Pirandello fu assoluto pioniere, assumendo la trasformazione globale imposta dall’epoca moderna. Il personaggio pirandelliano prende la parola cercando di dare senso alla realtà in cui vive e si racconta come un essere in divenire, dilaniato da contraddizioni che non ricompone: sentimento e pensiero, vita ideale e vita reale, ambizione e fragilità, riso e pianto, felicità e dolore. La sua esistenza scorre al di sotto dei nessi causali che vorrebbero spiegarla. Mattia Pascal rientrerebbe a prima vista nella figura dell’inetto tipica dell’’800 e delineata da filosofi quali Schopenhauer e poeti del calibro di John Keats o Baudelaire. Ma l’inetto era l’inadatto alla lotta per la vita, vittima della selezione darwiniana. Con Mattia Pascal l’inetto acquista un nuovo significato. Più che inadatto, il personaggio si ribella alla trama che ci si aspetta da lui perché nel contesto culturale di appartenenza si sente oppresso, fiaccato, disgustato, annoiato, senza possibilità di miglioramento. Da qui i suoi tentativi di fuga verso la dimensione romanzesca del sogno, della possibilità e della libertà, che però non riesce a percorrere fino in fondo. Apre il campo dell’autorealizzazione ma non sa come coltivarlo e viene riassorbito dal reale.

Le crisi dei personaggi modernisti sono crisi di identità; si riferiscono alla domanda “chi sono” e vengono aperte da fallimenti paradigmatici ovvero da convinzioni radicate che si frantumano. Le crisi nascono da eventi che possono essere banali (es. il commento della moglie Dida a Vitangelo sul suo naso in Uno Nessuno e Centomila) o epici (es. la mattanza della Prima Guerra Mondiale come in Rubè). L’identità è sempre una questione sociale. Non ci si realizza nel vuoto, ma in contesti relazionali e culturali. Il paradigma dominante per realizzarsi è quello di adattarsi al contesto. L’adattamento implica seguire regole, valori, tradizioni, spesso tramandati tramite la figura del padre. Vitangelo dovrebbe fare il banchiere, Rubè l’eroe di guerra, Svevo l’imprenditore, Pietro Rosi il ristoratore. Ma questi personaggi non ci riescono non perché incapaci ma perché non lo vogliono. La loro identità entra in crisi per incompatibilità manifesta fra persona e contesto. La crisi paradigmatica dell’adattamento apre a un oltre, un nuovo orizzonte di possibilità, a una nuova coscienza. Pirandello lo chiama “lo strappo del cielo di carta”: una marionetta che vede sopra di sé un cielo che scopre essere di carta, dunque falso e che, una volta strappato, mostra che la propria vita è diretta dai fili di un burattinaio.

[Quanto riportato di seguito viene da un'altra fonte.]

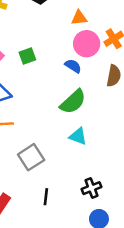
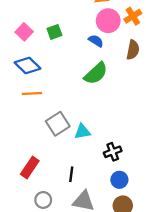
cyan triangle: (78, 136) -> (82, 132), moved, turned -30
black line: (46, 197) -> (71, 174), moved

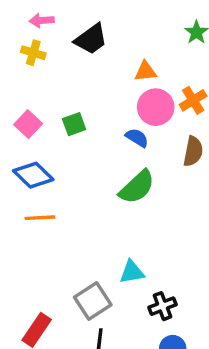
gray square: (58, 124) -> (93, 301), moved
cyan triangle: (82, 132) -> (132, 272), moved

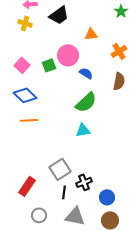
pink circle: (156, 107) -> (68, 55), moved
cyan triangle: (132, 272) -> (83, 130), moved
black cross: (162, 306) -> (84, 182), moved

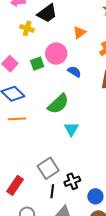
yellow cross: (25, 23) -> (27, 28), moved
orange triangle: (91, 34) -> (79, 32), turned -32
green semicircle: (86, 102) -> (58, 104), moved
cyan triangle: (83, 130) -> (71, 129), turned -49

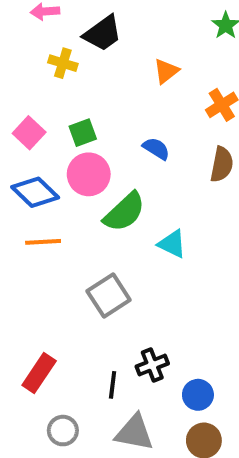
pink circle: (56, 54) -> (89, 174), moved
cyan triangle: (71, 129) -> (172, 244), moved, turned -35
gray square: (48, 168) -> (109, 295), moved

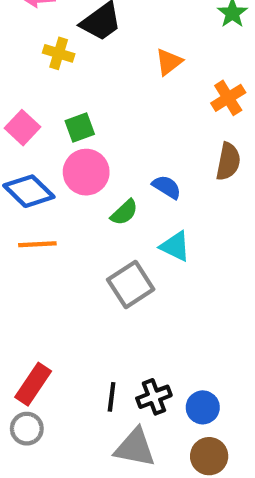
blue semicircle: (156, 149) -> (167, 187), moved
green semicircle: (124, 212) -> (124, 212), size x0.6
gray square: (109, 295) -> (131, 284), moved
black cross: (152, 365) -> (154, 397), moved
gray circle: (63, 431) -> (27, 429), moved

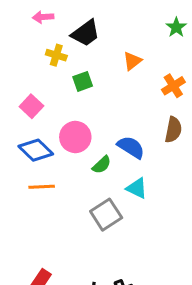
green square: (80, 128) -> (83, 81), moved
blue semicircle: (167, 187) -> (131, 147), size x1.4

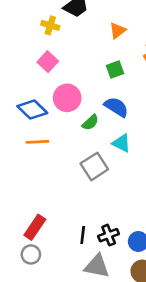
green square: (83, 81) -> (115, 69), moved
pink square: (31, 106) -> (48, 62), moved

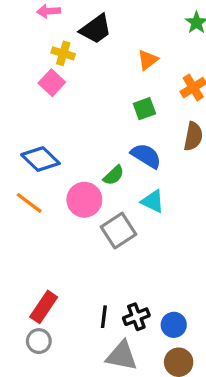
pink square: (48, 62) -> (52, 83), moved
pink circle: (67, 98) -> (84, 200), moved
orange line: (37, 142) -> (29, 203), moved, turned 40

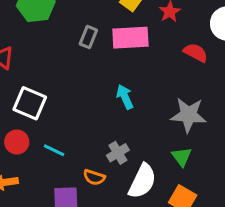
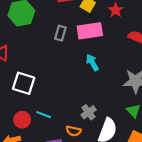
cyan arrow: (125, 97) -> (92, 62), moved
red circle: (17, 142) -> (22, 120), moved

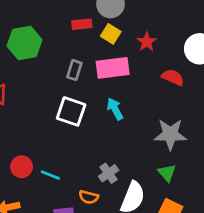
white square: (24, 83) -> (71, 111), moved
red circle: (22, 120) -> (22, 167), moved

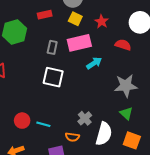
red rectangle: (82, 24) -> (45, 15), moved
cyan arrow: (115, 109) -> (94, 63), moved, turned 91

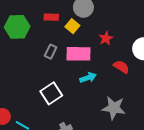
yellow square: (75, 19) -> (72, 26), moved
white square: (53, 77) -> (51, 93), moved, turned 30

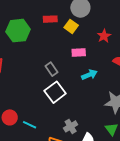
gray rectangle: (51, 52) -> (51, 69), moved, turned -56
pink rectangle: (79, 54) -> (79, 53), size x0.6

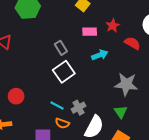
red star: (104, 36) -> (113, 26), moved
cyan line: (30, 125) -> (57, 105), moved

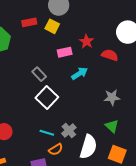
gray star: (126, 84) -> (112, 97), size x0.7
orange semicircle: (62, 123) -> (56, 149), turned -40

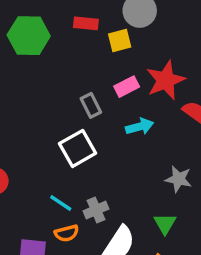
yellow square: (52, 26) -> (120, 40), turned 32
red star: (86, 41) -> (166, 80), size x1.6
pink rectangle: (65, 52) -> (127, 87), turned -32
gray rectangle: (39, 74) -> (91, 105), moved

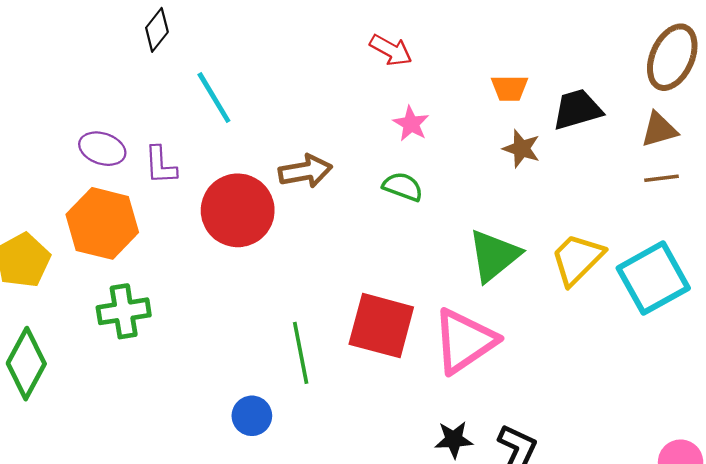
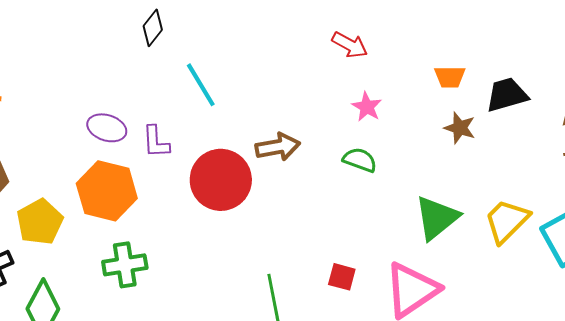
red square: (381, 326) -> (342, 277), size x0.5

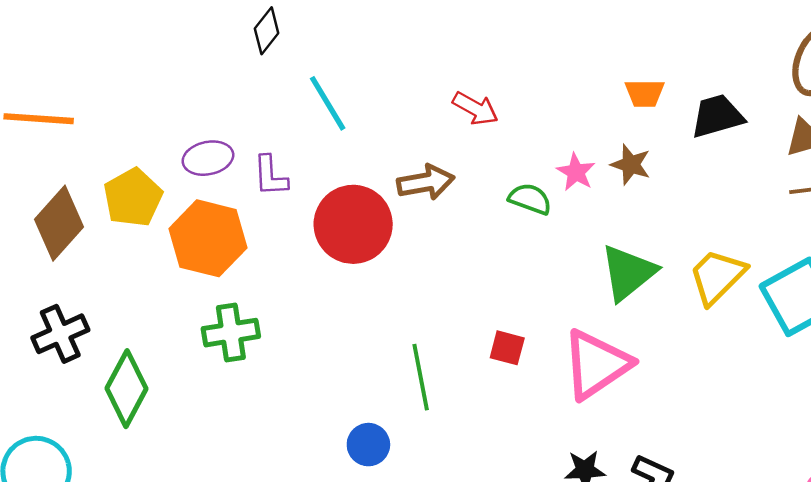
red arrow: (350, 45) -> (475, 108), moved
pink star: (367, 107) -> (576, 172), moved
purple ellipse: (107, 128) -> (208, 158), turned -30
brown star: (460, 128) -> (631, 164), moved
yellow pentagon: (40, 222) -> (133, 198), moved

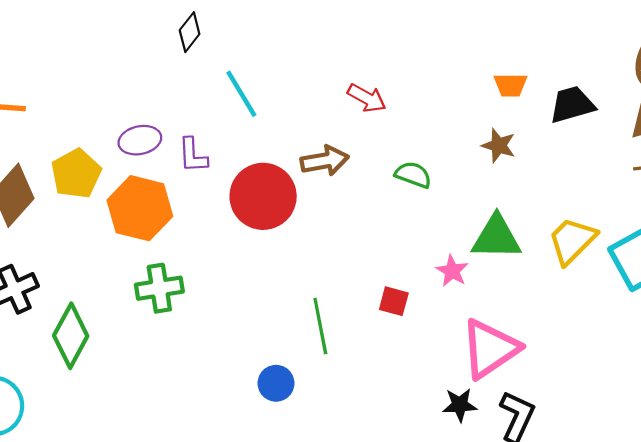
pink star: (576, 172) -> (452, 271), moved
green triangle: (628, 273) -> (496, 237), turned 40
pink triangle: (596, 364) -> (490, 349), moved

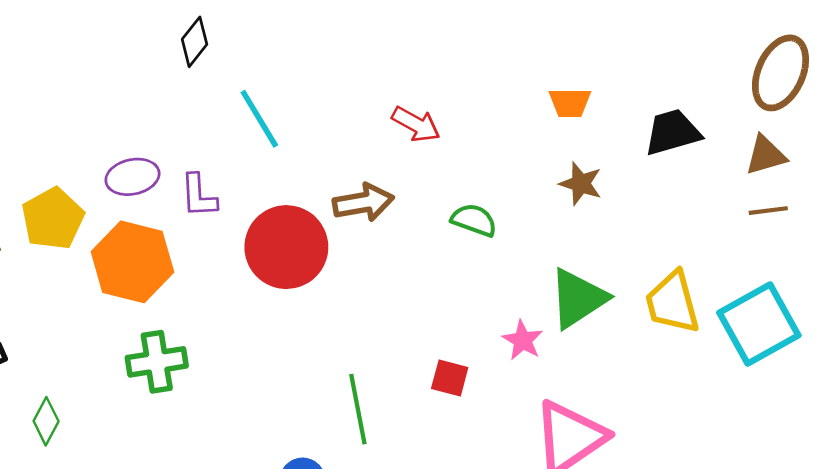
orange trapezoid: (510, 85) -> (570, 103), moved
green triangle: (496, 237) -> (578, 298), turned -34
yellow trapezoid: (572, 241) -> (672, 302), turned -60
green diamond: (71, 336) -> (46, 421), size x0.6

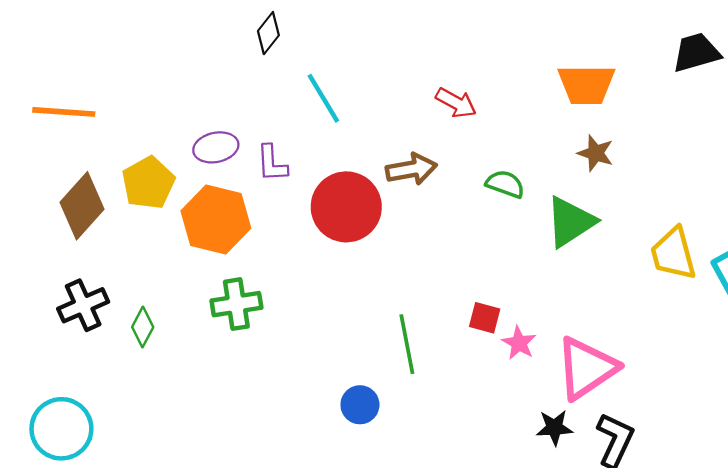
orange trapezoid: (570, 103) -> (586, 84), size x1.6
black trapezoid: (672, 132) -> (696, 52), moved
green triangle: (578, 298) -> (570, 222), moved
pink star: (523, 340) -> (519, 343), moved
green diamond: (46, 421) -> (143, 327), moved

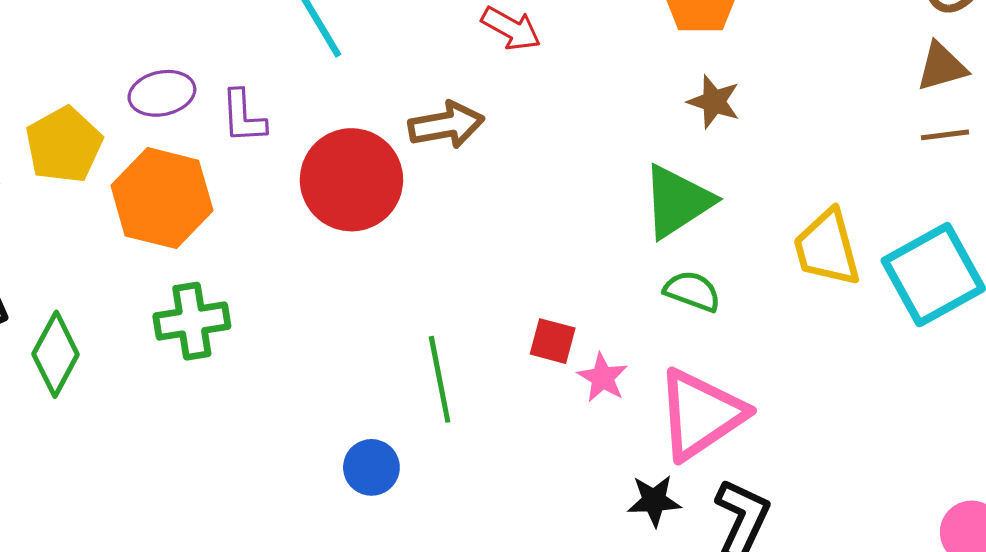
green semicircle: (505, 184) -> (692, 291), moved
green diamond: (143, 327) -> (56, 354), size x1.4

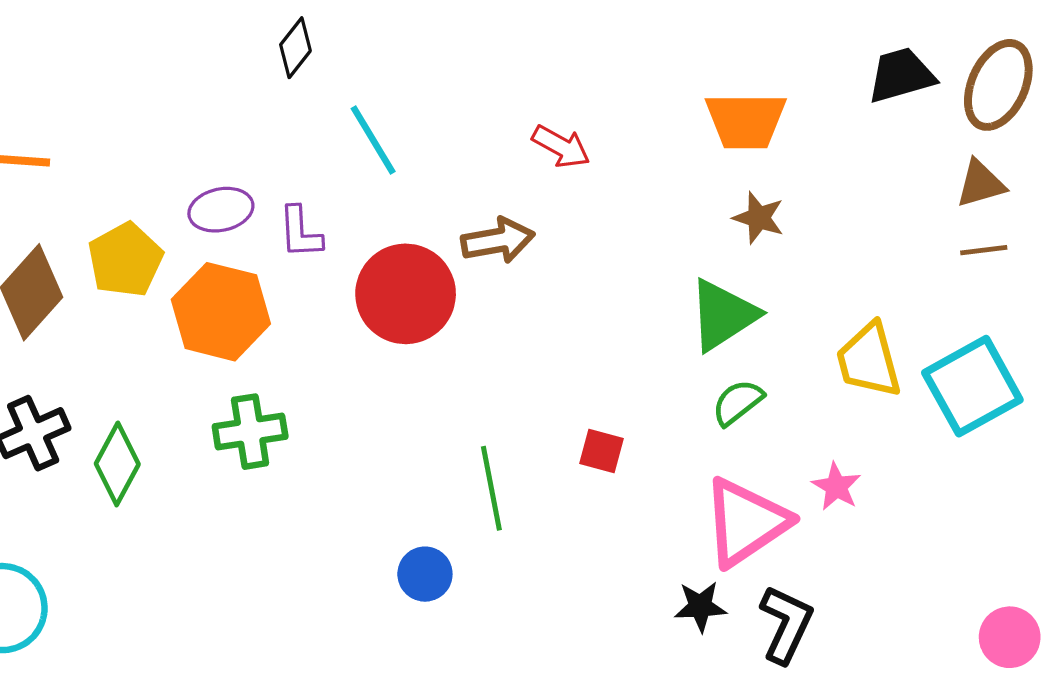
green semicircle: (692, 291) -> (738, 402), turned -58
pink star: (603, 378) -> (836, 487), moved

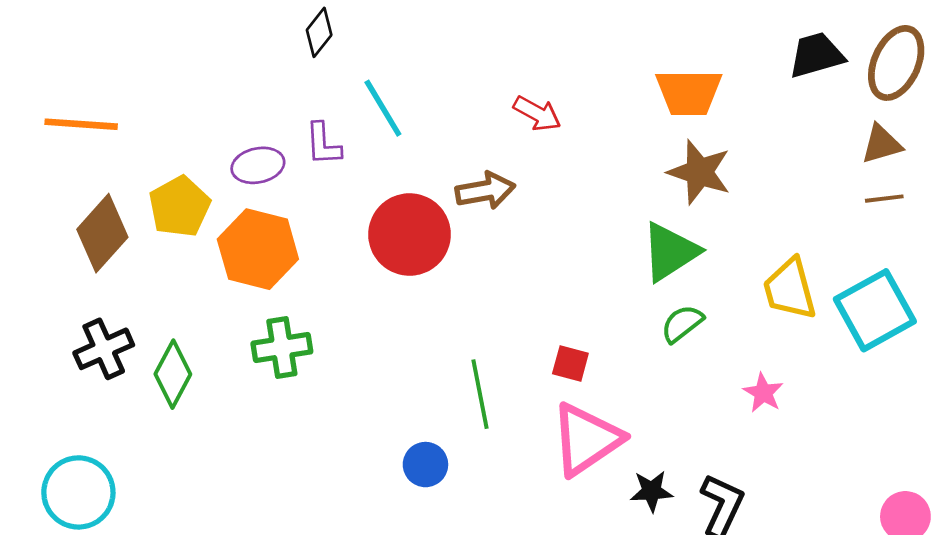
brown star: (759, 218) -> (699, 172), size x1.5
purple L-shape: (300, 232) -> (323, 144), moved
pink triangle: (746, 522) -> (586, 439), moved

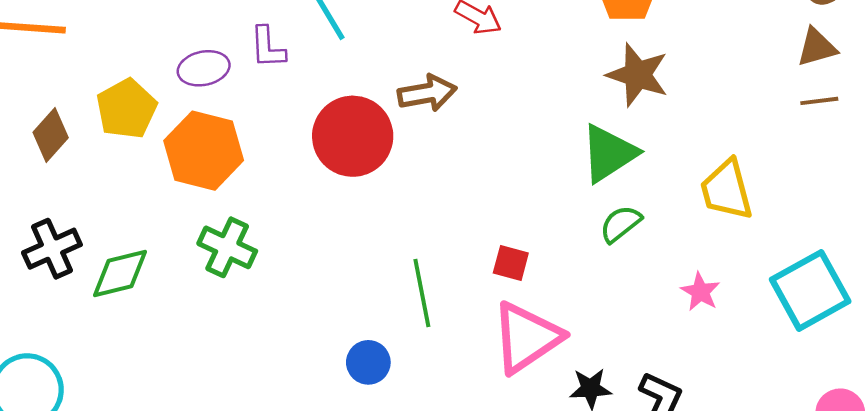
brown diamond: (102, 233) -> (51, 135), size x0.7
cyan square: (875, 310) -> (810, 290), moved
green cross: (282, 348) -> (227, 247), turned 34
green diamond: (173, 374) -> (120, 273), turned 48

Lo “strappo del cielo di carta” è l’emergere di una nuova coscienza, che si vuole liberare da valori estranei e avviarsi verso sentieri propri. Dall’essere eterodiretto vorrebbe passare all’autorealizzazione. È una crisi profonda, quasi tragica ma inevitabile, perché come afferma la “Lanternofia” illustrata da Paleari a Melis, l’essere umano ha la capacità di “sentirsi vivere” ma la sua coscienza illumina nel buio della vita solo una parte delle sue possibilità. Ecco allora che il personaggio comincia a vivere in una condizione liminare, sospesa e di confine, fra il presente e il passato, fra la realtà e l’oltre. Uscire dal palcoscenico, genera una nuova inettitudine: non saper come essere liberi. La rottura però non si ricompone. Per non tornare indietro, i personaggi pirandelliani scelgono l’anonimato, la solitudine o il mutismo. Così Moscarda si rischiude in un ospizio, Pascal in una biblioteca impolverata e Gubbio in un mutismo radicale. L’inetto, dunque, non è più colui che non sa adattarsi alla vita, ma colui che non volendo adattarsi non sa come proseguire un cammino di liberazione e autodeterminazione della propria identità. E pur di non tornare a essere marionetta sotto un cielo di carta, arriva a disgregare la propria identità precostituita disperdendosi nella natura o in una comunità impersonale.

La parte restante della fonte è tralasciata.